The Memory Palace
The leaving at first was fragmented, and, Jane hoped, not discernible to anyone but herself.
If one word was not immediately recalled there were plenty of others that could be substituted, she told herself.
But she knew well that the word had left and left in such a public place, in front of a class of students. What other words would go, she wondered, or how many had in fact already gone without her noticing?

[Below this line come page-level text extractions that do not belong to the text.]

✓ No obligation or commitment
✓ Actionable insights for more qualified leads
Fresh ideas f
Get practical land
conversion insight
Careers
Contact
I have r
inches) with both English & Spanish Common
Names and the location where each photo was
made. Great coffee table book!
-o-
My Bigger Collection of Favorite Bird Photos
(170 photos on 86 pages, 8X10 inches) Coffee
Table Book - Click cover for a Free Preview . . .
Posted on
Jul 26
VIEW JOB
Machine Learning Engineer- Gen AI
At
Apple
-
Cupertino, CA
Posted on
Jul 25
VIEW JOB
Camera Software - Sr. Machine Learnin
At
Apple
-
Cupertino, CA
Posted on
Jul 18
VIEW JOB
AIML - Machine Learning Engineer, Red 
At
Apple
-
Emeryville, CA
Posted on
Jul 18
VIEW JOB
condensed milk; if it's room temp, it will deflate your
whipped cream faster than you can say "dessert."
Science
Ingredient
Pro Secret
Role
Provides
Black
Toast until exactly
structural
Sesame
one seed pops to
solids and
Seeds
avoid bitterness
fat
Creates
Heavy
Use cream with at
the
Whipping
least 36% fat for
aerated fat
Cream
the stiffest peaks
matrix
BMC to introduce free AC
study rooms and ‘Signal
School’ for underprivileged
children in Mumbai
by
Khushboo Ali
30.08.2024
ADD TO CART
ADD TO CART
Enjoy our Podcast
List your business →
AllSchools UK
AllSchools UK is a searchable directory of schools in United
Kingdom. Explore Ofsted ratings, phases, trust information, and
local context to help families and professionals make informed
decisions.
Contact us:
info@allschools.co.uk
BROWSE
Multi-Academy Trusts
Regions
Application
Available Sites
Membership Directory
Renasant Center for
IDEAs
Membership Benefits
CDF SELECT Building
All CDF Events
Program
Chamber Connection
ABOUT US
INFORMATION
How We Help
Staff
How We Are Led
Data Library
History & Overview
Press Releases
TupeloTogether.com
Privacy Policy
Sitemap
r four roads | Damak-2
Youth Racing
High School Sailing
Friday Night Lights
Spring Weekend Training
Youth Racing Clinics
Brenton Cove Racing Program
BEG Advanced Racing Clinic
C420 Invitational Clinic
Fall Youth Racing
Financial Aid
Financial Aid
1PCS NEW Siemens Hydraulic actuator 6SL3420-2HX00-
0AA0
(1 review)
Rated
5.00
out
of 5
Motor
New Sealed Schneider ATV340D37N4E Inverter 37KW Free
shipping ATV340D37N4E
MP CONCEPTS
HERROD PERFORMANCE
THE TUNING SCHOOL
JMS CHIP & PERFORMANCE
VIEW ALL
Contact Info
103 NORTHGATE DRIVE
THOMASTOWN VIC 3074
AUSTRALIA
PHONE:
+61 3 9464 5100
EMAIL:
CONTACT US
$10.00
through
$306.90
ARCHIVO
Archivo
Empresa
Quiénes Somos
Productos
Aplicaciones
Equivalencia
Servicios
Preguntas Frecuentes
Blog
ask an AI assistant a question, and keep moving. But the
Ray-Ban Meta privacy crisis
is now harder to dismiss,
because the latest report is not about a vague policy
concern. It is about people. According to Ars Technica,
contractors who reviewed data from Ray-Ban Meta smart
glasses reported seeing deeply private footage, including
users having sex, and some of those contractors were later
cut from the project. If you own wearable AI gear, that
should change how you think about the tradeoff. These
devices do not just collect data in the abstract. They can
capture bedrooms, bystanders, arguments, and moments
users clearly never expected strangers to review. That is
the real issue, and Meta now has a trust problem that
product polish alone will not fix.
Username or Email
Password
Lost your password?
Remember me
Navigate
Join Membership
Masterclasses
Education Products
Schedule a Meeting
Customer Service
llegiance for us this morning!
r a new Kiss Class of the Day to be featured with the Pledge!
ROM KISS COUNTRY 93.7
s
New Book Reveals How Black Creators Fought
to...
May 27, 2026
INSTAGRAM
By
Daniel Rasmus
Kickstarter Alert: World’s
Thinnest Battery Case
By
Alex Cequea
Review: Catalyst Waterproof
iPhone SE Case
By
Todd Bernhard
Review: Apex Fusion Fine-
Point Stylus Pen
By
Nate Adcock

Jane kept careful watch and the number of missing words seemed not to increase dramatically. It was apparently called word finding which seemed an odd way of describing a situation where the word was definitely lost, rather than found. Just one more reason to look forward to her imminent retirement Jane thought.
People’s names vanished next. Not just the ones that were mumbled in introduction to a group but to forget the name of her neighbour Sue was quite worrying.
The trouble is,’ Jane told her niece, ‘There’s just so much information in my brain that the recent stuff doesn’t fit’
A compulsory cognitive test to renew her licence caused Jane to panic and despite her shy nature she mentioned the upcoming test to her peers at coffee and mahjong. There was plenty of advice.
‘You will need to spell the word world backwards’ Simone advised, and added. ‘Remember the R is in the middle, that helps.’
‘Counting backward from one hundred by seven was a disaster for me‘ Simone added. ‘I was so keen to pass that I didn’t realise I had written it down wrong. All that memorising wasted,’ she said sadly.
Andrew was, as always, quick with advice. Just count back by ten and add three – easy as’ he said.
Jane felt quite nervous as she approached the GP’s rooms for the appointed tests. Her optometrist had given her the all clear and now came the cognitive test before she saw the doctor for the final hurdle that meant her license was secure for another year.
As she waited she reviewed the information she had gleaned. The counting backwards from one hundred, drawing a clock face, the spelling tests.
The fresh-faced young nurse greeted her warmly and invited her to sit. ‘Hello Jane’ she said warmly. ‘Can you tell me what the date is?’ Jane looked at her blankly. ‘Well, can you tell what day it is?’
Jane burst into tears and left the room.
Another appointment was made and with much encouragement from the nurse and the GP Jane was able to pass the dreaded test and proudly tucked the vital document into her purse. Another year before she had to front up again.
Things did continue to deteriorate though. Missed article in the house and missed appointments. Her son John put up a white board where Jane could keep track of her day-to-day happenings and her pass words were recorded in what she hoped were secure but retractable places.
A podcast on how to improve her memory turned out to be her undoing. The idea of building memory palaces appealed to her sense of the ridiculous. Relate what you want to remember to something outrageous and make it into a story, the memory champion advised.
Jane was keen to start and decided to begin with names she knew well until she got the hang of it. States and capital cities would be her first step into a life of perfect recall.
Even though she should have really waited till it was cooler Jane set out and paused at a vacant lot. She imagined the queen sitting in this vacant land and for Brisbane Jane gave Liz a very bristly chin. Queensland and Brisbane sorted. Easy, Jane thought.
New South Wales and Sydney, after some pondering became, as Jane glimpsed the ocean, a brand-new baby Southern whale holding up a picture by Sydney Noland.
Road works caused a detour but Jane continued with her quest. Gazing to the West took care of Western Australia and she imagined her friend with a pronounced limp from Perthes disease hobbling in that direction.
South Australia alluded her and Jane realised that while she had been concentrating, she had both turned into an unfamiliar street and begun to feel quite faint from the sun.
Realising that she was well and truly lost Jane began to weep and sat on a stone step, the only seat available.
Sue, her neighbour bent and patted her shoulder. ‘Are you lost Jane? Come and we’ll get you out of the sun.’
‘I’ll be alright if I can find the Queen’ Jane said between sobs. ‘She is in a vacant lot and has bristles on her chin.’
‘Of course dear.’ Sue said soothingly. Let’s get you home and ring your son. John’s been so worried about you.’